Артемьев сунул пустую винную бутылку за пазуху и вышел.
РОЖДЕННЫЙ В СССР
Стучали, стучали, стучали колеса поезда, стучали в унисон сотням, тысячам человеческих сердец, их напрасным воззваниям к Сталину, Богу, дьяволу… До отказа набитые военными трофеями товарные вагоны шли на Запад, in Deutschland.
Узкие щели между досками на потолке и стенах последнего вагона сочились дождливым туманом. Люди, изможденные напрасной надеждой на спасение, стояли вплотную друг к другу. Нельзя было ни сесть, ни повернуться, ни просто поднять руку и утереть стекающий по лицу дождь. Не слышны были стоны и крики, клокочущие в переломанных телах. Стучали, стучали, стучали колеса…
По дороге люди умирали, и тогда больше пространства становилось для живых — смрад в воздухе был осязаем. Точно в загоне для приговоренного к убою скота, в вагоне разило ужасом.
Женщина стояла, прижавшись лицом к щели между досками, захлебываясь свежим воздухом проносящихся мимо лесов, полей и рек, звериным материнским чутьем слыша, как бьется в утробе сердце ее ребенка.
Невыносимо было стоять, так тесно прижавшись друг к другу, невыносимо смотреть в чужое лицо, как твое — обезумевшее, звериное лицо; невыносимо, невыносимо, невыносимо стучали колеса поезда. А новому гражданину страны, по которой несся проклятый поезд, не терпелось посмотреть на этот мир.
Женщина закричала. Стучали, стучали, стучали колеса…
Это не люди, это страшные, обезумевшие животные.
Кто-то тайком вытащил припасенную корку кукурузного хлеба. Тут же, захлебываясь слюной, в него вцепились стоящие рядом. Мгновение — и хлеб превратился в крошки. Человек опустился на пол и, как сотни других, больше не поднялся. Остальные безразлично отвернулись.
Женщина кричала. Стучали, стучали, стучали колеса…
Мертвые, живые, едва живые — не люди, чудовищное месиво тел, утрамбованное в вагон прикладами.
Кто-то умер, обмякнув на плече соседа, и нет сил оттолкнуть его от себя, и уже все равно.
Женщина кричала, металась, пытаясь оттолкнуть стоящих рядом. Но людям было не расступиться.

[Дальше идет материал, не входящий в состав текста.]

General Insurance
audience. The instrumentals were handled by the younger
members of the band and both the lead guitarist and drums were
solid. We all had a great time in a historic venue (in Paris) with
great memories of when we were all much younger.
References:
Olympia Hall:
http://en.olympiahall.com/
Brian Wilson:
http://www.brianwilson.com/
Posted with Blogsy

И тогда ее взяли на руки и подняли над головами. У них не было сил держать ее, распростертую над толпой женщину передавали друг другу.
Стучали, стучали, стучали колеса…
Дождевая вода, смешиваясь с кровью, стекала по лицам людей. Теряя последние силы, они держали женщину над собой. Ссохшиеся руки ногтями впивались в ее извивающееся в родильной горячке тело.

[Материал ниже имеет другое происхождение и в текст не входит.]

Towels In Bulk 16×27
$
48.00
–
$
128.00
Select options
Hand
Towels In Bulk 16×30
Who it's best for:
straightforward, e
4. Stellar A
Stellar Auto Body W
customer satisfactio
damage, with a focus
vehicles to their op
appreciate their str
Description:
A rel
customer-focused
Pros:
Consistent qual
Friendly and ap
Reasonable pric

Стучали, стучали, стучали колеса, отсчитывая километры последнего пути…
Сгорая в печах, они проклянут эту войну. Поминальными станут сваренные из людей свечи — по всем жертвам прольются их горячие восковые слезы. Но кто-то вернется обратно: каждую ночь просыпаться от собственного крика, проживая снова и снова каждое мгновение проклятых военных лет…
Это не животные, это страшные, обезумевшие люди.
Деревянный пол вагона был покрыт ковром тел, люди стояли на трупах, держа над собой женщину, дарившую жизнь новому человеку.
Вырвавшийся из многомесячного плена ребенок скользнул в протянутые руки. В последнем вагоне стало одним пассажиром больше.